I’m looking at a specialised case of the rp-forest construction in pynndescent. Right now pynndescent uses joblib to parallelise over tree creation, where each tree is created uses numba jitted functions. In the specialised case the return value is not a complicated tree structure but rather a simple numpy array (of variable, and at the time of calling unknown, length). I was interested in trying to use numba parallelism and avoid having to use joblib. Since the returned arrays of of variable size I can’t assign to a pre-allocated array, but instead have a list of arrays as the result. However lists aren’t thread-safe so the parallelism is worrisome. While experimenting I tried something like:

def make_forest(data, rng_states, leaf_size, max_depth):
    return [
        make_leaf_array(data, rng_states[i], leaf_size, max_depth=max_depth) 
        for i in numba.prange(rng_states.shape[0])

and it “works”, but I presume it isn’t safe in general. Nonetheless, I feel like there should be a solution, in that the computations are all independent, and the size of the list is fixed (and known at the outset), so it is all embarrassingly parallel. Is there a “right” safe way to do this? Should I pre-allocate the fixed length list of arrays with dummy arrays and then assign to the fixed length list? Is there something more clever I can be doing?

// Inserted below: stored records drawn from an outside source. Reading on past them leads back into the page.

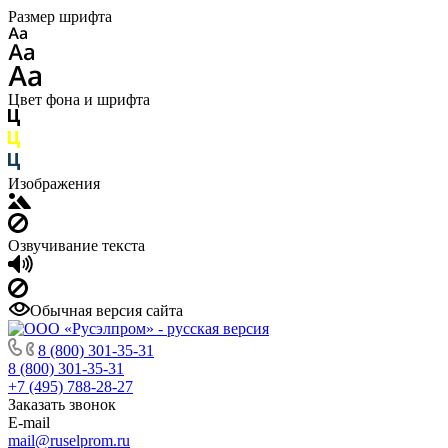
Размер шрифта
Цвет фона и шрифта
Изображения
Озвучивание текста
Обычная версия сайта
8 (800) 301-35-31
8 (800) 301-35-31
+7 (495) 788-28-27
Заказать звонок
E-mail
mail@ruselprom.ru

Should I just go with the simple joblib parallelism 'cause it’s the right tool for this particular job?

Numba supports parellel array comprehensions (see documentation), but I don’t think list comprehensions are thread-safe.
But the other solution you suggested sounds good to me. You can fill the list with a single value initially, so you don’t have to create rng_states.shape[0] arrays. E.g. like this:

def make_forest(data, rng_states, leaf_size, max_depth):
    # This allocates only one array and fills the list with references to it
    # The dtype and ndim of the array should match the return type of make_leaf_array
    ret = [numpy.empty((1, 1))] * rng_states.shape[0] 
    for i in numba.prange(len(ret)):
        ret[i] = make_leaf_array(data, rng_states[i], leaf_size, max_depth=max_depth) 
    return ret

Unless make_leaf_array is an incredibly cheap function, this should be fine in terms of performance.

I would agree with what @sschaer has mentioned.
If you know what the max possible size of the array will be, allocate that and possibly return an integer to track the index that will be used to slice the array upon completion. I did this recently to get rid of np.concatenate in a prange loop and I got a 3x speed increase due to np.concatenate having to constantly allocate memory for a new array with each of the parallel threads.

Along those lines …
If you can do a little re-architecting to pre-allocate as many of the data structures being used by make_leaf_array outside of the prange loop and pass them in as parameters to the function so you just reference them rather than create them, you may be really surprised about the increased performance you see … at least I was.